The most obvious way would be using a for loop.

```
function range(start, end) {
var ans = [];
for (let i = start; i <= end; i++) {
ans.push(i);
}
return ans;
}
```

As a fan of FP, let's come up with an recursive solution. So the base case is obviously when the start and end are the same, the answer would simply be `[start]`

.

```
function range(start, end) {
if(start === end) return [start];
// recursive case
}
```

Now take the leap of faith, assume that `range(start, end)`

will *just work*. Then how do we solve the problem `range(start, end)`

? Simple! Just do `[start, ...range(start + 1, end)]`

.

So combining both, we get

```
function range(start, end) {
if(start === end) return [start];
return [start, ...range(start + 1, end)];
}
```

A lot more elegant than the for-loop solution in my opinion.

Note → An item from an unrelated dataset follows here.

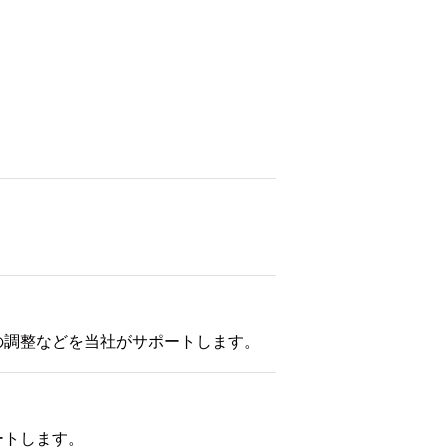
の調整などを当社がサポートします。
ートします。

But we could even go further if we use `new Array(n)`

which creates an array with n elements.

If we have an n element list, we could build a range from it by mapping each element to its index, i.e. `arr.map((_, i) => i)`

.

However, according to https://developer.mozilla.org/en-US/docs/Web/JavaScript/Reference/Global_Objects/Array/map#Description`map`

will not call for unassigned element. This mean we need to initialise the `new Array(n)`

before mapping. One standard technique is to use `fill`

. The final result is the following.

```
function range(start, end) {
return (new Array(end - start + 1)).fill(undefined).map((_, i) => i + start);
}
```

We could also make use of `Array.from`

```
function range(start, end) {
return Array.from({ length: end - start + 1 }, (_, i) => i)
}
```

Thank you Step for mentioning about efficiency when handling large ranges, which essentially build a huge array. We could have a more efficient way of doing this by using generators.

```
function* range(start, end) {
for (let i = start; i <= end; i++) {
yield i;
}
}
```

We could use this generator in a `for...of`

loop (which would be very efficient) or use an array spread to retrieve all values (note that this essentially builds the array which is essentially the same as the non-generator approaches.)

```
for (i of range(1, 5)) {
console.log(i);
}
/* Output
* 1 2 3 4 5 */
[...range(1, 5)] // [1, 2, 3, 4, 5]
```

Since I always try to avoid for loops, we could also define the generator recursively as follows.

```
function* range(start, end) {
yield start;
if (start === end) return;
yield* range(start + 1, end);
}
```

Could you think of some cooler method to achieve this?